# Tips on keeping bifold from popping open



## Pheasant89 (Apr 1, 2011)

Hi, any tips on keeping a 30'' bifold door from popping open after it is closed. Just put a Jweld bifold in and really put alot of work into it as far shaping it to go in and it will just not stay closed tight. Homeowner is complaining, which I dont blame him. I did try pinching the track on the end to try to make it tighter but did not work 

Thanks
Ken


----------



## sevonty (Nov 21, 2011)

got to have suffencient margin in the middle to stay closed. sounds like your jambs are off kilter


----------



## pinwheel (Dec 7, 2009)

You used the spring that goes in the track, right?


----------



## Leo G (May 12, 2005)

Do you have the little spring thing up in the track? Usually that puts enough tension on the closed doors so they stay that way.


----------



## Leo G (May 12, 2005)

Beat me to it Pin, by seconds :laughing:


----------



## pinwheel (Dec 7, 2009)

Leo G said:


> Beat me to it Pin, by seconds :laughing:


I'm quick when it comes to the obvious answers.:laughing:


----------



## Leo G (May 12, 2005)

I had to think for a few seconds...I haven't put a bifold in in years. That must of been those exact seconds you beat me by :laughing:


----------



## bconley (Mar 8, 2009)

I don't get it what's the JB weld for?
It sound like the doors are too big for the opening or they are out of adjustment.

oh, it must be jeld-wen


----------



## jb4211 (Jul 13, 2010)

Often - IMHO - the hinges between the doors are installed flush and with no mortise to allow the doors to close fully. When you force them closed, the hinge tabs hit the other door and push it open slightly.

I corrected the issue by cutting a shallow mortise in the one door with a sharp chisel to all the hinge tabs to recess slightly. 

This was just my experience. I'm not sure of your particular situation.

Something to look at tho.


----------



## Leo G (May 12, 2005)

Or back bevel the hing side of the door. That is what I do when using none mortise or non-traditional mortise hinges.


----------



## Pheasant89 (Apr 1, 2011)

Thank you guys, it was the spring which I never put in . Dont recall putting them in before But anyway that was the fix and again THANKS


----------



## Leo G (May 12, 2005)

When all else fails...

Read the instructions :w00t:


----------



## Rich D. (Oct 14, 2011)

I battled a 48" opening with 2, 24" bifolds.. they were poping out like yours..

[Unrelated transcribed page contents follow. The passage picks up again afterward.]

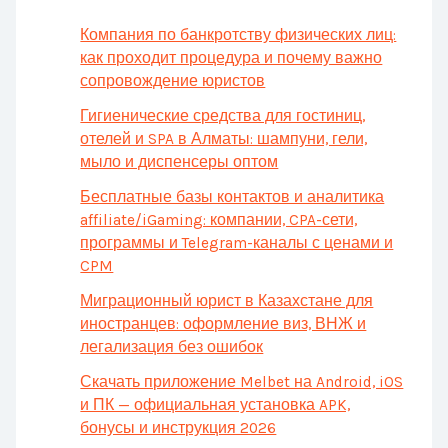
Компания по банкротству физических лиц:
как проходит процедура и почему важно
сопровождение юристов
Гигиенические средства для гостиниц,
отелей и SPA в Алматы: шампуни, гели,
мыло и диспенсеры оптом
Бесплатные базы контактов и аналитика
affiliate/iGaming: компании, CPA-сети,
программы и Telegram-каналы с ценами и
CPM
Миграционный юрист в Казахстане для
иностранцев: оформление виз, ВНЖ и
легализация без ошибок
Скачать приложение Melbet на Android, iOS
и ПК — официальная установка APK,
бонусы и инструкция 2026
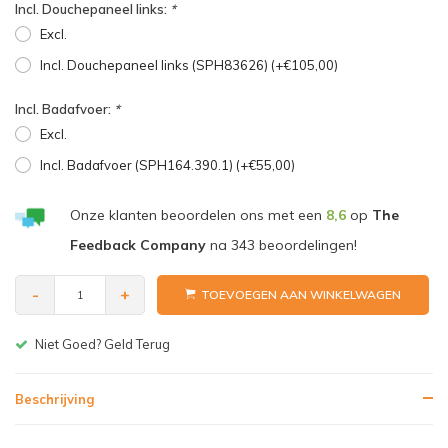
Incl. Douchepaneel links:
*
Excl.
Incl. Douchepaneel links (SPH83626) (+€105,00)
Incl. Badafvoer:
*
Excl.
Incl. Badafvoer (SPH164.390.1) (+€55,00)
Onze klanten beoordelen ons met een
8,6
op
The
Feedback Company
na
343
beoordelingen!
-
+
TOEVOEGEN AAN WINKELWAGEN
Gratis bezorgen v.a. € 150,-(NL)
Beschrijving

Who ever installed the jamb must of had a bad level.

What i had to do is move the top and bottom track/pin to square it up.

Also theres a special bracket that goes on the bottom of the doors that help keep them together. Atleast the ones i hung had it..


----------



## Railman (Jan 19, 2008)

All I can say is OMG! I've probably put a few thousand sets of bi folds in, & when I read the OP question, all I could come up with was a severely bowed door slab causing the center hinge to not stay closed. 

Missing the spring is not something I would admit to if I was a carpenter!:no:


----------



## pinwheel (Dec 7, 2009)

Leo G said:


> When all else fails...
> 
> Read the instructions :w00t:


Directions? Aren't those just one man's opinion?


----------



## summithomeinc (Jan 3, 2011)

funny how we sometimes miss the easy obvious fix and start with the hardest first.


----------